With their 5-4 victory over the Oakland A’s, the Rays push their win total to 82 games.
Getting to 82 wins is not seen as much of anything in the modern game. The middle of baseball between the very bad and the very good seems to be a forgotten land for many pundits and writers. And while the Rays still have longshot playoff chances that are more important to think about, and pushing 90 wins seems well within grasp, it’s the number 82 that I want to take a moment to celebrate.
That total has not been reached since 2013, and I think this should be celebrated. With 82 wins, the Rays have secured that they will have more wins than losses on this year. This is the first time in Kevin Cash’s tenure that this will be the case. As Rays fans, many of us have gotten accustomed to this team being at, near, or above 82 wins. That’s a sign of a healthy franchise, and a far cry from the Devil days.
Back in 2008, I still remember distinctly all the big games and moments. One that passed by quickly as there were much bigger fish to fry was a 14-3 drubbing of the Baltimore Orioles on August 29th. Scott Kazmir, he of the former green sleeves and vest days, took the mound to bring the Tampa Bay region their first winning season. Carlos Pena and BJ Upton delivered RBI base knocks to fully move on from the Green to the Navy and Columbia Blue.
At the end of that day, it was just another win to keep pace and remain atop the American League. That’s what it was to the national audience. But to me, to folks in Tampa, St Pete, Clearwater, Riverview, the I-4 corridor, and heck the whole region, it meant something a bit more. It meant the Devil Rays were finally winners.
Obviously just finishing slightly above .500 would have been a disappointment at that point, but the idea that we were watching a team that many were still was getting used to with a new color scheme, a whole slew of new and exciting faces, and lack of Devil before the Ray were now not a doormat or a punch line but a winning club announcing it’s presence with authority.
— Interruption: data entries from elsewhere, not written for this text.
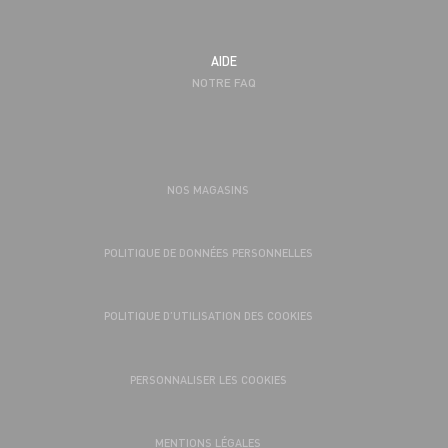
AIDE
NOTRE FAQ
NOS MAGASINS
POLITIQUE DE DONNÉES PERSONNELLES
POLITIQUE D’UTILISATION DES COOKIES
PERSONNALISER LES COOKIES
MENTIONS LÉGALES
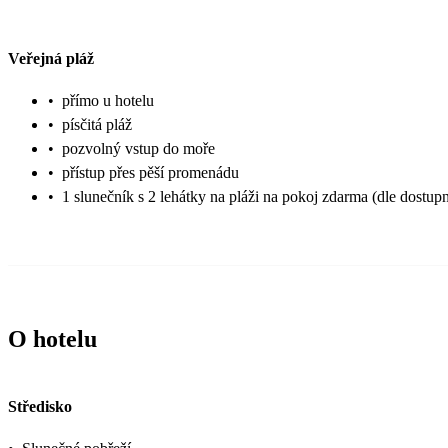
Veřejná pláž
•
přímo u hotelu
•
písčitá pláž
•
pozvolný vstup do moře
•
přístup přes pěší promenádu
•
1 slunečník s 2 lehátky na pláži na pokoj zdarma (dle dostupn
O hotelu
Středisko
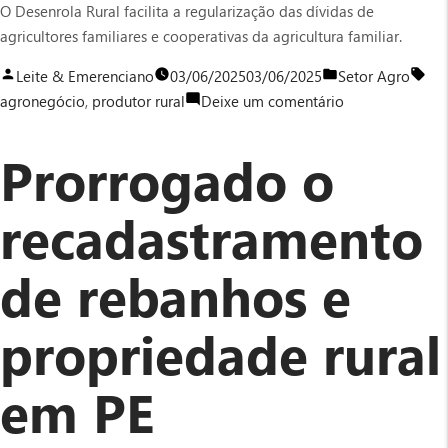
O Desenrola Rural facilita a regularização das dívidas de
agricultores familiares e cooperativas da agricultura familiar.
Publicado
Publicado
Tag
Leite & Emerenciano
03/06/2025
03/06/2025
Setor Agro
por
em
em
agronegócio
,
produtor rural
Deixe um comentário
Prazo
para
Prorrogado o
aderir
ao
recadastramento
Desenrola
Rural
de rebanhos e
foi
prorrogado
para
propriedade rural
setembro
em PE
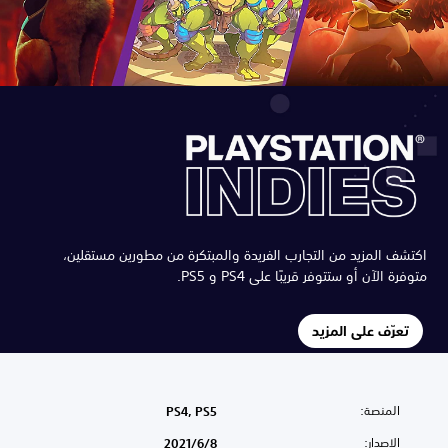
اكتشف المزيد من التجارب الفريدة والمبتكرة من مطورين مستقلين،
متوفرة الآن أو ستتوفر قريبًا على PS4 و PS5.
تعرّف على المزيد
المنصة:
PS4, PS5
الإصدار:
8‏/6‏/2021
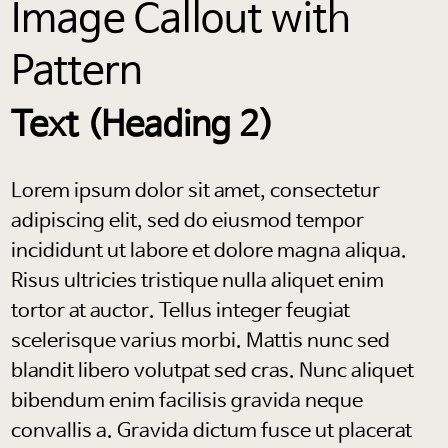
Image Callout with
Pattern
Text (Heading 2)
Lorem ipsum dolor sit amet, consectetur
adipiscing elit, sed do eiusmod tempor
incididunt ut labore et dolore magna aliqua.
Risus ultricies tristique nulla aliquet enim
tortor at auctor. Tellus integer feugiat
scelerisque varius morbi. Mattis nunc sed
blandit libero volutpat sed cras. Nunc aliquet
bibendum enim facilisis gravida neque
convallis a. Gravida dictum fusce ut placerat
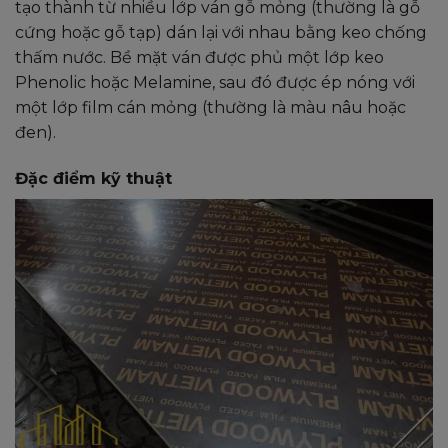
tạo thành từ nhiều lớp ván gỗ mỏng (thường là gỗ
cứng hoặc gỗ tạp) dán lại với nhau bằng keo chống
thấm nước. Bề mặt ván được phủ một lớp keo
Phenolic hoặc Melamine, sau đó được ép nóng với
một lớp film cán mỏng (thường là màu nâu hoặc
đen).
Đặc điểm kỹ thuật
Much like in 2008, the Rays now have much loftier goals than just getting above .500. The odds of the Rays landing a Wild Card slot are still not zero; I’m glad this young collection of talent is much more concerned with winning out than celebrating win number 82. However, that doesn’t mean that this accomplishment is not important.
Before the season getting to this point would have seemed unthinkable by many. The Rays haven’t gotten to this point in the last 4 years.
The Devil Rays never got here. Not with fading old stars like Fred McGriff, Wade Boggs, and Jose Canseco. Not with promising young talent like Carl Crawford, Scott Kazmir, and Rocco Baldelli.
But these young Rays with as bright a future as any team in baseball? They are here already.
The 2008 Rays brought in a new era of baseball to Tampa Bay. They looked different, they played different, and suddenly winning was not a novelty but to be expected.
Now as we celebrate the 20th anniversary of this franchise, and the 10th anniversary of those 2008 Rays, a new era has just begun.
And it begins with a winning season.